Вешняков вдруг замолчал.

Малюта нахмурился.

- Што "будто"? - сердито переспросил он.

- Будто не приходилось видеть злоумышления...

- Перекрестись! Што ты? Того и не думай, и не говори. Бывал и я в царевых походах, но злых людей немало видывал в войске. А ныне и вовсе. Вон дьяк Самойло показал, будто деньги своровали у него лихие люди... А пойманный нами на засеке чернец под пыткою покаялся, что-де пятьсот ефимков, найденных у него, получены от Самойлы, штоб передать их в Вильне боярину Повале Митреву... Вот и думай!.. Чудом и царя-то бог уберег, враги-бояре, знать, убоялись всенародства... Рука не поднялась... А заговор был. Сам знаешь.

Послышался стук в дверь.

Вошел Василий Грязной.

- Мир сиденью вашему!

- Бог спасет, Василь Григорьич!.. Аль замерз?

- Когда батюшка государь примет нас?

- Сказывал батюшка государь: сидел бы ты и дожидался. Хлебни сусло! Теплое, душу греет, сердце радует. Да уж и то сказать: света божьего не видит государь: либо послов принимает, либо грамоты королям отписывает...

- Редку неделю не гостит и на Пушечном, - сказал Малюта.

- И скоро ль у нас война кончится!.. - вздохнул Вешняков.

- Не нашего ума то дело, - угрюмо хлопнул ладонью по столу Малюта. Не вздыхай. Государю от вздыхальщиков и без тебя проходу нет.

- Деревня опустела, обедняла, - продолжал Вешняков. - В середу был я в Мазилове, спрашиваю одного старика: "Как дела, дед?", а он зубы оскалил, смеется: "Живем хорошо, колос от колосу - не слыхать голосу; копна от копны - три дня езды!" Передал я царю его слова.

- Ну, а царь што?

- Винит приказы. Плохо-де вотчинам дозор чинят. Землю-де мало боронят, не радеют о хлебе бояре...

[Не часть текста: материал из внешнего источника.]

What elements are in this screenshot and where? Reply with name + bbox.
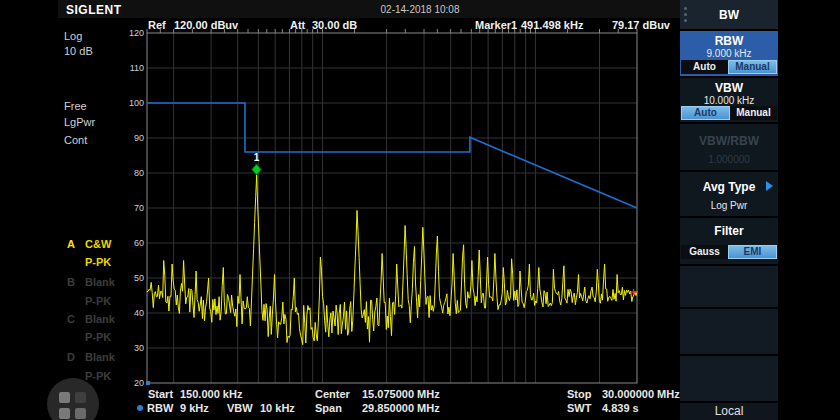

- А бояре болтают нивесть что про царя. Винят его: людей, мол, не жалеет... - вставил свое слово и Василий Грязной. - Народ-де заморил...

- Слыхал и я тоже, будто этак, - сказал Вешняков. - Войне наперекор идут. Мешают.

- Войне помешать, - стало быть, Русь потерять... Того и нужно Жигимонду, того он и добивается... Кто не уразумел сего, - горе тому! Лучше бы он не родился на белый свет. А который уразумел, да идет против того на плаху... голову рубить! - стукнув кулаком по столу, прорычал Малюта.

И Вешняков и Грязной, взглянув на него, испугались его звериных щелок-глаз... Стиснутые скулами, откуда-то издалека смотрели глаза Малюты. Подавшееся вперед лицо покрылось бледностью, челюсти застучали, как в лихорадке. Он вскочил со скамьи и, отвернувшись от собеседников, стал молча глядеть в окно, поводя носом, как бы обнюхивая воздух и к чему-то прислушиваясь.

Вешняков и Грязной в страхе переглянулись.

Керстен Роде предстал перед царем.

Иван Васильевич до этого окропил "святой водой" ту горницу, в которой он тайно принимал бродягу-чужестранца, закрыл занавесками иконы, что бывало при совершении самых грешных дел. Корсара сопровождали Грязной, Малюта и толмач Михаил Алёхин.

Керстен Роде не привык унижаться. Соблюдая изысканную учтивость, Роде любил втайне рассматривать королей и всяких земных владык, как своих данников. Самого себя мнил он королем из королей, владыкою человеческих жизней и полновластным хозяином чужого добра. При взгляде на какого-либо короля или вельможу ему было не безынтересно, сколько он, Керстен Роде, мог бы получить выкупа за оную персону, кабы она попала ему в руки.

Царь с усмешливым недоумением осмотрел корсара с ног до головы. Ему понравился бравый, могучий вид морского разбойника.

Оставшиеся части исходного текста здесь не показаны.